To explore potential indicators of platinum-based chemotheraputic response among the stemness-associated key genes, we conducted OS and PFS analyses on the key genes among stage III-IV patients of SOC treated with chemotherapy containing platinum or the combination of platinum and taxol. Among the 13 key genes, the expression level of only 4 genes, AURKA, CCNA2, MYBL2, and ORC1 significantly affected the OS of advanced stage SOC patients treated with chemotherapy containing platinum (Figure S4). The higher expression level of AURKA, MYBL2, and ORC1 could predict shorter OS while the higher expression level of CCNA2 could predict longer OS. The expression level of 11 key genes (AURKA, BIRC5, CCNA2, CCNB2, CDC20, CDK1, ORC1, PLK1, RRM2, TOP2A, and TTK) were significantly associated with PFS (Figure 7). Among the prognostic genes of PFS, except for ORC1, the higher expression level of the other 10 genes could predict significantly longer PFS (Table 2).

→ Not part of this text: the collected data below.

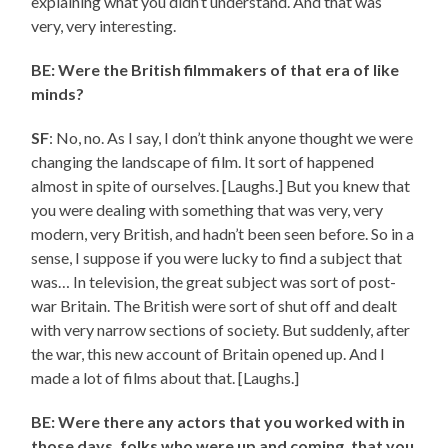
explaining what you didn’t understand. And that was
very, very interesting.
BE: Were the British filmmakers of that era of like
minds?
SF
: No, no. As I say, I don’t think anyone thought we were
changing the landscape of film. It sort of happened
almost in spite of ourselves. [Laughs.] But you knew that
you were dealing with something that was very, very
modern, very British, and hadn’t been seen before. So in a
sense, I suppose if you were lucky to find a subject that
was… In television, the great subject was sort of post-
war Britain. The British were sort of shut off and dealt
with very narrow sections of society. But suddenly, after
the war, this new account of Britain opened up. And I
made a lot of films about that. [Laughs.]
BE: Were there any actors that you worked with in
those days, folks who were up and coming, that you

We further explore potential response indicators of chemotherapy containing both platin and taxol by OS and PFS analyses. The expression level of CCNA2, CDK1, ORC1, TOP2A, and TTK were significantly associated with the OS of advanced-stage SOC patients receiving platin combined with taxol and the higher expression level of the 5 genes could predict shorter OS (Figure S5,Table1). The higher expression level of 7 PFS-associated genes, BIRC5, CCNB2, CDC20, MYBL2, PLK1, TOP2A, and TTK, could predict longer PFS (Figure 8,Table 2).
The differential expression of key genes between platinum-resistant and sensitive SOC samples
As shown above, the 13 selected key genes were closely associated with the drug response to platinum-based chemotherapy. Thus, we selected two GEO datasets to perform validation to illuminate whether the key genes played roles in the modulation of platinum sensitivity. The analysis on GSE131978 revealed that BIRC5, BUB1, CDC20, CDK1, and ORC1 had statistically significant differential expression between platinum-resistant and sensitive samples of stage III-IV SOC. And the expression level of the 5 genes was higher in platinum-sensitive samples than in platinum-resistant samples. In the analysis on GSE51373, we found that BUB1, CDC20, PLK1, and TOP2A had differential expression between chemotherapy (contains platinum) resistant and sensitive samples of advanced-stage SOC. Consistent with the results of GSE131978, the 4 genes were also downregulated in chemotherapy-resistant samples compared to the chemotherapy-sensitive ones. The two datasets had only one overlapped DEG CDC20 among the 13 selected genes. Consider the results of survival analyses, the higher expression level of CDC20 could predict longer PFS of advanced-stage SOC patients treated with chemotherapy containing platinum or a combination of platinum and taxol. These results indicated the higher expression level of CDC20 could predict a higher sensitivity to platinum-based chemotherapy.